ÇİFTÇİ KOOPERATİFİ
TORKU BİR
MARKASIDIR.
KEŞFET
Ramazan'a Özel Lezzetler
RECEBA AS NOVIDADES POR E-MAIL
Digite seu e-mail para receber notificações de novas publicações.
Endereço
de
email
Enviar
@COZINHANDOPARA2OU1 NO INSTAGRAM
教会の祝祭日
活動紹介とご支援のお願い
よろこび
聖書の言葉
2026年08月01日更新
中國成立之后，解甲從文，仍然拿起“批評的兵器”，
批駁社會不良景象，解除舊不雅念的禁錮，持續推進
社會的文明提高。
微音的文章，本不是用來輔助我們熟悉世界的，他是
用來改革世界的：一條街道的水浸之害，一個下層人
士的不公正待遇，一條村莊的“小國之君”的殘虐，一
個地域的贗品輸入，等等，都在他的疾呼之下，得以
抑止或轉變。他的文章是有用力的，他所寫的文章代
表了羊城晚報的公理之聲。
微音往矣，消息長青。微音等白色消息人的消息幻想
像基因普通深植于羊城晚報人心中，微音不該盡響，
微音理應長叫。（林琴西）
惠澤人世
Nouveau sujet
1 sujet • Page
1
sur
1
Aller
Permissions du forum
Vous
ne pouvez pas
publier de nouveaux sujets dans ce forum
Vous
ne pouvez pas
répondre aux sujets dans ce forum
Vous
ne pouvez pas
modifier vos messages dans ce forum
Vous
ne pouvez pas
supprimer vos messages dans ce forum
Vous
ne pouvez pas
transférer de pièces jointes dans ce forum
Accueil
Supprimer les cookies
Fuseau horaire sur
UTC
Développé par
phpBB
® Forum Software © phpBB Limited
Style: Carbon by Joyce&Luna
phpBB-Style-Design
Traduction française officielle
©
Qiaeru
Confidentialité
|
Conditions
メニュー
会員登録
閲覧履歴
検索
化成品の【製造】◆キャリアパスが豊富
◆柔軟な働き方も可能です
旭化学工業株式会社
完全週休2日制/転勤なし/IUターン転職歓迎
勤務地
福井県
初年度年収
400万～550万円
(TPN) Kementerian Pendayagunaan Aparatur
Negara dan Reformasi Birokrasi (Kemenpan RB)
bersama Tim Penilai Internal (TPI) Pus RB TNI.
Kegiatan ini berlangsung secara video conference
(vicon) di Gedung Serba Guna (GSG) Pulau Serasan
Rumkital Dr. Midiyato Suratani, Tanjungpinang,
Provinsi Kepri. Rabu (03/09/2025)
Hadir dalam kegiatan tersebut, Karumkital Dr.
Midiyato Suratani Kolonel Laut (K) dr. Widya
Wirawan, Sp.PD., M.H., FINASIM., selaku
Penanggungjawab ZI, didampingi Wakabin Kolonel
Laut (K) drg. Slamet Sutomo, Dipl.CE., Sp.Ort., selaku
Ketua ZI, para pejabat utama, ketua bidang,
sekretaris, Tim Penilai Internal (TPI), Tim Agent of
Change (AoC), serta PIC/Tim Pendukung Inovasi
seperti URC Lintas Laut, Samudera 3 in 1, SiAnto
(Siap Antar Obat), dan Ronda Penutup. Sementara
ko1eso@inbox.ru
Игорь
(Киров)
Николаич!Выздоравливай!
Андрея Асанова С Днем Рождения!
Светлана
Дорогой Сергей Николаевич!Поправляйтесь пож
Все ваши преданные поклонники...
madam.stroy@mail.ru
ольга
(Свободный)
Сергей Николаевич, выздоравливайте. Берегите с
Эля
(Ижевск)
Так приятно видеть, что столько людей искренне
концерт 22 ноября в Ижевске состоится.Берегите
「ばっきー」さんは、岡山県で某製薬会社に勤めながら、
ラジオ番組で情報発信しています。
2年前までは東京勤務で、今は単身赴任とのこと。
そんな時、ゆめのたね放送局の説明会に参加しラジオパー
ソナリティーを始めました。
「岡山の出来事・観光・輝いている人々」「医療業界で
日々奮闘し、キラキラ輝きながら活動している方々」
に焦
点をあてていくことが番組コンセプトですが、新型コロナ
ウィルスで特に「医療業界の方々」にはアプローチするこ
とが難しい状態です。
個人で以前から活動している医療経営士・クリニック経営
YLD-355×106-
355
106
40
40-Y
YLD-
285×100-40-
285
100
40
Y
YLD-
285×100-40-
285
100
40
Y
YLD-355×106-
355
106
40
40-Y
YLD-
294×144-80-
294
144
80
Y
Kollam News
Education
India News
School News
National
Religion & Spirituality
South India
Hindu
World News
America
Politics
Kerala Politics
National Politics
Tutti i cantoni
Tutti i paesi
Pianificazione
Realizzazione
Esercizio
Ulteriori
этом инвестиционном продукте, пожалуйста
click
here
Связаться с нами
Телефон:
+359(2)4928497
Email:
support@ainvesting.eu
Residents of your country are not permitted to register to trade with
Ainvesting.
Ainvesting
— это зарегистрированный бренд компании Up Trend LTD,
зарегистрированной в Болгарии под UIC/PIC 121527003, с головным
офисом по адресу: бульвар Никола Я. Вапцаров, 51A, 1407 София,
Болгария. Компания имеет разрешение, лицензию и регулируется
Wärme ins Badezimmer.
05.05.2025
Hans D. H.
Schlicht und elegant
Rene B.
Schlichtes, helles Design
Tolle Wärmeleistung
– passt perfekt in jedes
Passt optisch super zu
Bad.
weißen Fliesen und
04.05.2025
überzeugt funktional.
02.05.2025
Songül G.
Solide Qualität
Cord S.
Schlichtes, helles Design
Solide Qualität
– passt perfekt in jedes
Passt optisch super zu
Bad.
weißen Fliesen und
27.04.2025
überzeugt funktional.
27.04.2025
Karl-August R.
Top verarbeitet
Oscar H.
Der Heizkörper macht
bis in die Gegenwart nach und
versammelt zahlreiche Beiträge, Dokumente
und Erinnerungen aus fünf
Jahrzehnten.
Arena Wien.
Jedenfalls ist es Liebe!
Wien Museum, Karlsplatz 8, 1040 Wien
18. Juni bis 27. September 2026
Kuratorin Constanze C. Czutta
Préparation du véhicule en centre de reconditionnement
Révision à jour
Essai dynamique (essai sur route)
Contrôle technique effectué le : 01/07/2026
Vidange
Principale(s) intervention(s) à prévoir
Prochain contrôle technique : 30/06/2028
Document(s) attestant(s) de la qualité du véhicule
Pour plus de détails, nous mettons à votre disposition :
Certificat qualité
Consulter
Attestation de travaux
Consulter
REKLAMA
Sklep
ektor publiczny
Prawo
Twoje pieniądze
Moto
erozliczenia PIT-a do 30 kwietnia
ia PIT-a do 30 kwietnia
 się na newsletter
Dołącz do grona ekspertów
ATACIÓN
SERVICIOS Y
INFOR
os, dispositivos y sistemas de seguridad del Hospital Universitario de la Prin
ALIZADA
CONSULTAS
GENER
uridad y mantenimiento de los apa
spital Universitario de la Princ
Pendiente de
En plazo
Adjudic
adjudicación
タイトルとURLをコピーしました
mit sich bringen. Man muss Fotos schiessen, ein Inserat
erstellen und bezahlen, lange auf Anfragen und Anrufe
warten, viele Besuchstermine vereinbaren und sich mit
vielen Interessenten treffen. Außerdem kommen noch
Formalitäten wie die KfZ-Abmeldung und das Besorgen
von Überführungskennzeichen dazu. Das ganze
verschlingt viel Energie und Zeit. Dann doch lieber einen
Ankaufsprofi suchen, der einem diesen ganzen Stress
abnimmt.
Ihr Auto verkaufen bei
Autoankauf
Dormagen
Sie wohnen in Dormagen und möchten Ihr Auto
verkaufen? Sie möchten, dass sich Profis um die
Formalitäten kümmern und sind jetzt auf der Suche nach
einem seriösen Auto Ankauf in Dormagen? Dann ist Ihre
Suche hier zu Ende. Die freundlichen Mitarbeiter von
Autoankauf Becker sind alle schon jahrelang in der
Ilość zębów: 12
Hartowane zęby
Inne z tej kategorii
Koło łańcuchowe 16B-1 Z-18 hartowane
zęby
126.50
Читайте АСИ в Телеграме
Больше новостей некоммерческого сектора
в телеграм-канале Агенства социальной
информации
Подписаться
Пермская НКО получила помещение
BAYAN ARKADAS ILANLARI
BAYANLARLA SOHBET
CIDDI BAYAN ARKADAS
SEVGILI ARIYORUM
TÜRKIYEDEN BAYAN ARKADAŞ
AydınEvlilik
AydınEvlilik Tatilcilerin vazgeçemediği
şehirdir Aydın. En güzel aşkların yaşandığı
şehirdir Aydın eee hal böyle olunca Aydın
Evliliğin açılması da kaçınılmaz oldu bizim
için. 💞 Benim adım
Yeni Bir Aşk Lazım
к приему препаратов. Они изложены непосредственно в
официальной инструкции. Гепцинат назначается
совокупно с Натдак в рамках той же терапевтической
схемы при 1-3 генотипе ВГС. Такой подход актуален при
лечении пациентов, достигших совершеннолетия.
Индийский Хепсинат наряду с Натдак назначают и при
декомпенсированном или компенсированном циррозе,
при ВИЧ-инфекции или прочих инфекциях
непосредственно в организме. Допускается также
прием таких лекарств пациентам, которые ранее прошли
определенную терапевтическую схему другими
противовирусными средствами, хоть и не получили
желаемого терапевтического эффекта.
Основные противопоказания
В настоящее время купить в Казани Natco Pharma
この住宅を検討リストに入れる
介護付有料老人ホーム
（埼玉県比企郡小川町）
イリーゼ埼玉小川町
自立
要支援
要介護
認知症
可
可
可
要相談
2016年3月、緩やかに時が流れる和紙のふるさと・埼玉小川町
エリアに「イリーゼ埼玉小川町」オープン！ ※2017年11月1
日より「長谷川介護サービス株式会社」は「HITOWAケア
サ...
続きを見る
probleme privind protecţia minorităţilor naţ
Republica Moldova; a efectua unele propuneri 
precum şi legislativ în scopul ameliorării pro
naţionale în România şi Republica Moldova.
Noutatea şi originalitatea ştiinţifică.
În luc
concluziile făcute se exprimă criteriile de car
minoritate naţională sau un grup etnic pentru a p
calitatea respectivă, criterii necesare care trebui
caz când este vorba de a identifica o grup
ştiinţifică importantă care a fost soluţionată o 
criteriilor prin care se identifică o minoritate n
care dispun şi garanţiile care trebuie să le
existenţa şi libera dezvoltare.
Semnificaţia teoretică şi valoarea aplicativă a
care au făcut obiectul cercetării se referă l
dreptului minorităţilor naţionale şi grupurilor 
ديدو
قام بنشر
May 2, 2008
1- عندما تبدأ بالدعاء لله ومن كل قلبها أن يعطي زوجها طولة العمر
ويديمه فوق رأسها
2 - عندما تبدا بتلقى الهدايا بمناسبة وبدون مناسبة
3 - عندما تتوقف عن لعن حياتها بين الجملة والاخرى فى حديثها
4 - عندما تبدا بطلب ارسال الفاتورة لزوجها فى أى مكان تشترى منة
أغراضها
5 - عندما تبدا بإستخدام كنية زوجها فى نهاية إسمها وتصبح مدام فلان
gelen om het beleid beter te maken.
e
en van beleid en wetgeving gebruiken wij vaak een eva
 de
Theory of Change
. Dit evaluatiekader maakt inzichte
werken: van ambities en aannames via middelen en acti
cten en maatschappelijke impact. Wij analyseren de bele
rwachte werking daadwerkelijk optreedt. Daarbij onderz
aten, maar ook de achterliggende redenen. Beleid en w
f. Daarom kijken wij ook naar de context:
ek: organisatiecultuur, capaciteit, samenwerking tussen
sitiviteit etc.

=== ASSIGNMENT ===
Looking at the entries, state how many lines hold the string "Change", with the number as the sole reply.

=== SOLUTION BELOW ===
2